» WORK TO COMPLETE
Would you filter the listing below so that only lines with the word "More" remain?

» SOURCE DATA
_ _ _
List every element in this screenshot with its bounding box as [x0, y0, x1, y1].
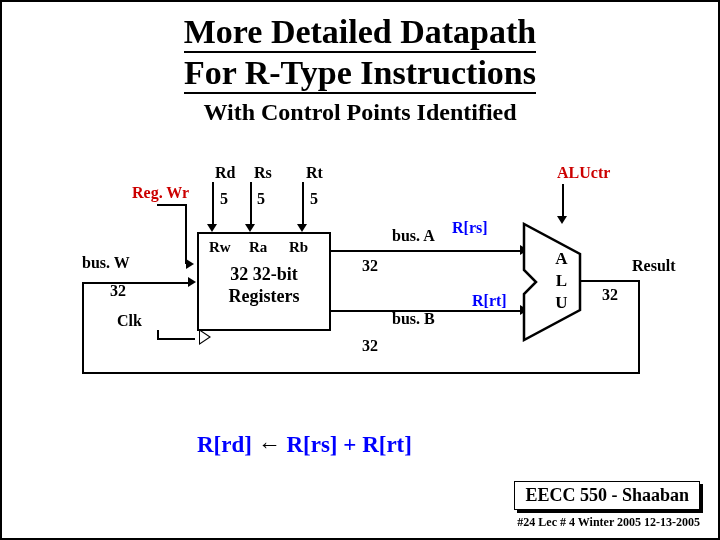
label-32-busw: 32 — [110, 282, 126, 300]
clock-triangle-icon — [199, 329, 211, 345]
port-ra: Ra — [249, 239, 267, 256]
label-regwr: Reg. Wr — [132, 184, 189, 202]
eq-lhs: R[rd] — [197, 432, 252, 457]
regfile-text: 32 32-bit Registers — [199, 264, 329, 307]
alu-label: ALU — [551, 249, 571, 315]
label-32-busa: 32 — [362, 257, 378, 275]
slide: More Detailed Datapath For R-Type Instru… — [0, 0, 720, 540]
label-5-rd: 5 — [220, 190, 228, 208]
course-footer: EECC 550 - Shaaban — [514, 481, 700, 510]
page-footer: #24 Lec # 4 Winter 2005 12-13-2005 — [517, 515, 700, 530]
title-line-1: More Detailed Datapath — [184, 12, 537, 53]
port-rw: Rw — [209, 239, 231, 256]
label-rt: Rt — [306, 164, 323, 182]
label-32-busb: 32 — [362, 337, 378, 355]
port-rb: Rb — [289, 239, 308, 256]
eq-rhs: R[rs] + R[rt] — [286, 432, 412, 457]
label-busb: bus. B — [392, 310, 435, 328]
label-32-result: 32 — [602, 286, 618, 304]
label-5-rt: 5 — [310, 190, 318, 208]
label-clk: Clk — [117, 312, 142, 330]
label-busa: bus. A — [392, 227, 435, 245]
label-rd: Rd — [215, 164, 235, 182]
datapath-diagram: Rd Rs Rt Reg. Wr 5 5 5 Rw Ra Rb 32 32-bi… — [2, 152, 720, 472]
slide-title: More Detailed Datapath For R-Type Instru… — [2, 12, 718, 94]
register-file: Rw Ra Rb 32 32-bit Registers — [197, 232, 331, 331]
label-r-rs: R[rs] — [452, 219, 488, 237]
label-aluctr: ALUctr — [557, 164, 610, 182]
title-line-2: For R-Type Instructions — [184, 53, 536, 94]
label-result: Result — [632, 257, 676, 275]
label-r-rt: R[rt] — [472, 292, 507, 310]
label-5-rs: 5 — [257, 190, 265, 208]
left-arrow-icon: ← — [258, 432, 281, 457]
label-rs: Rs — [254, 164, 272, 182]
slide-subtitle: With Control Points Identified — [2, 99, 718, 126]
datapath-equation: R[rd] ← R[rs] + R[rt] — [197, 432, 412, 458]
label-busw: bus. W — [82, 254, 130, 272]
_ _ _
» ANSWER TO THE PROBLEM
slide: More Detailed Datapath For R-Type Instru… — [0, 0, 720, 540]
title-line-1: More Detailed Datapath — [184, 12, 537, 53]
slide-title: More Detailed Datapath For R-Type Instru… — [2, 12, 718, 94]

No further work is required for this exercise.